KS: First let’s start with some definitions of leadership. The simplest – and maybe my favorite – is the capacity to inspire followership. At first blush, this sounds circular, but it makes two key points: that leaders aren’t leaders without followers, who in a sense authorize them to be leaders, and that leadership inherently involves emotion, because inspiration is more about an emotional response rather than just a purely rational one. Good leaders also need to define reality for their followers, meaning they must be firmly rooted in the reality of their organizations rather than indulging in a lot of wishful thinking, while also giving hope, especially when the reality is rather depressing. The behavior and values of leaders also have an enormous impact on the culture of their organizations, for better or for worse. And finally, there’s a moral dimension to leadership. It’s not just about getting people to follow you, but it’s doing so with a moral core that informs everything they do.
Most of the leaders that I’ve had the privilege of advising through this period of overlapping crises have dealt with it quite well, and some are now feeling rather hopeful about the future, even though it won’t be a simple return to the past. But some of the leaders I work with are also exhausted. It can be emotionally depleting to be at the center of a storm for such a protracted time, and leaders need to take care of themselves to be able to effectively lead others.
KG: What role does anxiety play in how a leader responds?

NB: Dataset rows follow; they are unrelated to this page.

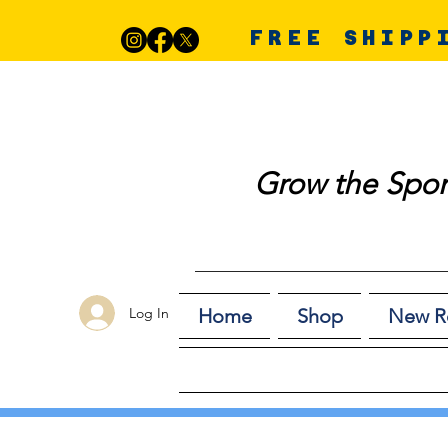
FREE SHIPP
Grow the Spor
Log In
Home
Shop
New R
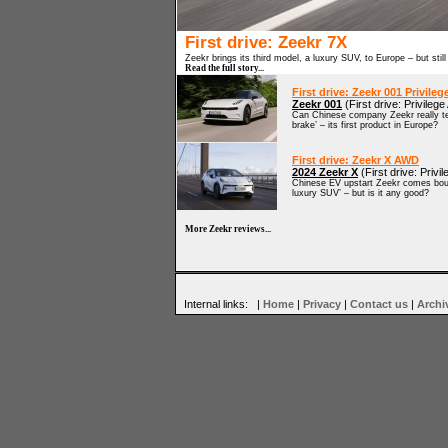
First drive: Zeekr 7X
Zeekr brings its third model, a luxury SUV, to Europe – but still
Read the full story...
First drive: Zeekr 001 Privile
Zeekr 001
(First drive: Privileg
Can Chinese company Zeekr really tem
brake’ – its first product in Europe?
First drive: Zeekr X AWD
2024 Zeekr X
(First drive: Priv
Chinese EV upstart Zeekr comes bound
luxury SUV’ – but is it any good?
More Zeekr reviews...
Internal links: |
Home
|
Privacy
|
Contact us
|
Archi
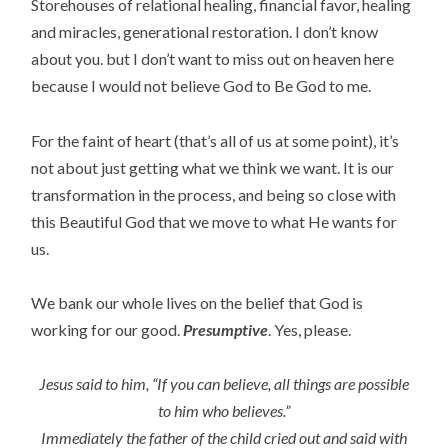
Storehouses of relational healing, financial favor, healing
and miracles, generational restoration. I don’t know
about you. but I don’t want to miss out on heaven here
because I would not believe God to Be God to me.
For the faint of heart (that’s all of us at some point), it’s
not about just getting what we think we want. It is our
transformation in the process, and being so close with
this Beautiful God that we move to what He wants for
us.
We bank our whole lives on the belief that God is
working for our good.
Presumptive
. Yes, please.
Jesus said to him,
“If
you can believe, all things are possible
to him who believes.”
Immediately the father of the child cried out and said with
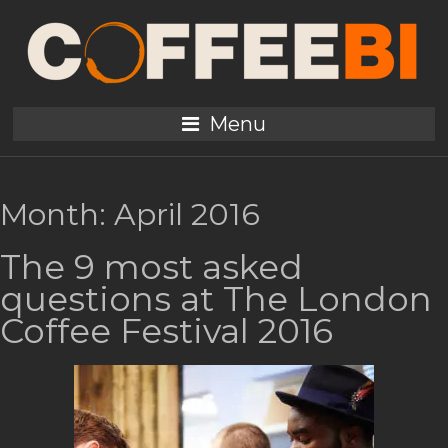
Menu
Month:
April 2016
The 9 most asked
questions at The London
Coffee Festival 2016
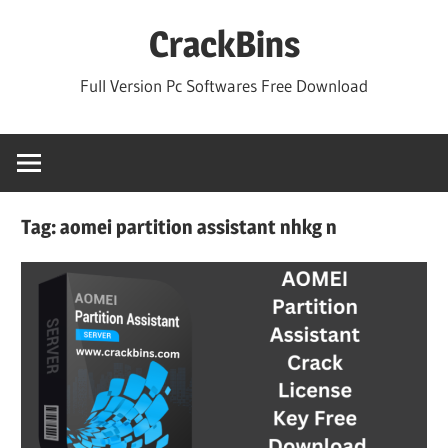
Skip
CrackBins
to
content
Full Version Pc Softwares Free Download
Tag:
aomei partition assistant nhkg n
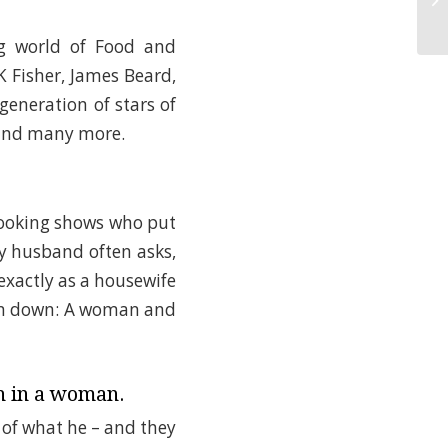
ng world of Food and
K Fisher, James Beard,
generation of stars of
 and many more.
cooking shows who put
my husband often asks,
 exactly as a housewife
t on down: A woman and
h in a woman.
of what he – and they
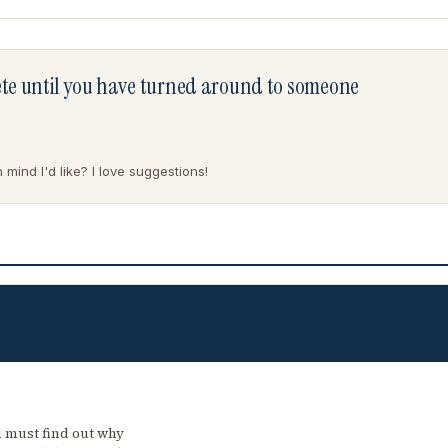
lete until you have turned around to someone
mind I'd like? I love suggestions!
 must find out why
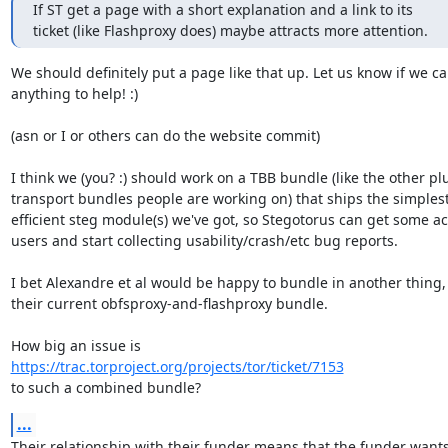
If ST get a page with a short explanation and a link to its

ticket (like Flashproxy does) maybe attracts more attention.
We should definitely put a page like that up. Let us know if we ca
anything to help! :)

(asn or I or others can do the website commit)

I think we (you? :) should work on a TBB bundle (like the other pl
transport bundles people are working on) that ships the simplest
efficient steg module(s) we've got, so Stegotorus can get some act
users and start collecting usability/crash/etc bug reports.

I bet Alexandre et al would be happy to bundle in another thing, 
their current obfsproxy-and-flashproxy bundle.

https://trac.torproject.org/projects/tor/ticket/7153
to such a combined bundle?
...
Their relationship with their funder means that the funder wants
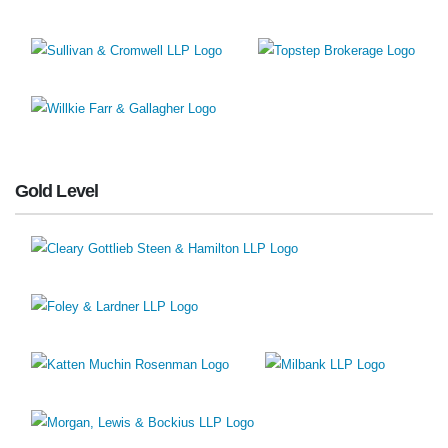
Gold Level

KS: The impact of persistent, high levels of anxiety on leaders (and on all of us) is complicated. If we’re not managing our own anxiety well, it can interfere with our ability to think clearly, to perceive reality accurately and, in turn, to make sound decisions. Anxiety also tends to focus the mind on the immediate and the very short term – things like, what you are going to eat today and how you are going to deal with today’s crisis at work – and to crowd out thinking about the future. In a crisis, we are often choosing between a set of bad options. Making decisions about how to reduce costs or which workers to lay off or furlough is not easy and can cause anxiety.
KG: In the face of anxiety then, what should a leader do?
KS: While it is understandable and normal that leaders need to attend to the here and now, they need to make sure that they’re also thinking longer term, not only because they need to be planning for the future and finding opportunities in it, but also because an orientation toward the future is a way of giving hope. Leaders need to be aware that, even though teams have generally risen to the occasion quite well during this crisis, there’s a risk of depleting reservoirs of trust and goodwill that have been developed for a long time before the pandemic, unless we find ways to maintain and nurture the social bonds inside organizations. We’re not doing as well as we are because of technology, which is simply an important enabler, but because of longstanding human relationships, and I worry that this is a particular problem that leaders need to focus on with younger people or those who are new to organizations. Leaders should double down on culture now. Finally, I think leaders need some of what Keats famously described as “negative capability” – “capable of being in uncertainties, mysteries, doubts, without any irritable reaching after fact and reason.” The best leaders are able to tolerate high degrees of uncertainty and ambiguity, and not always feel the need to go into action mode, but instead to step back from time to time and think and reflect.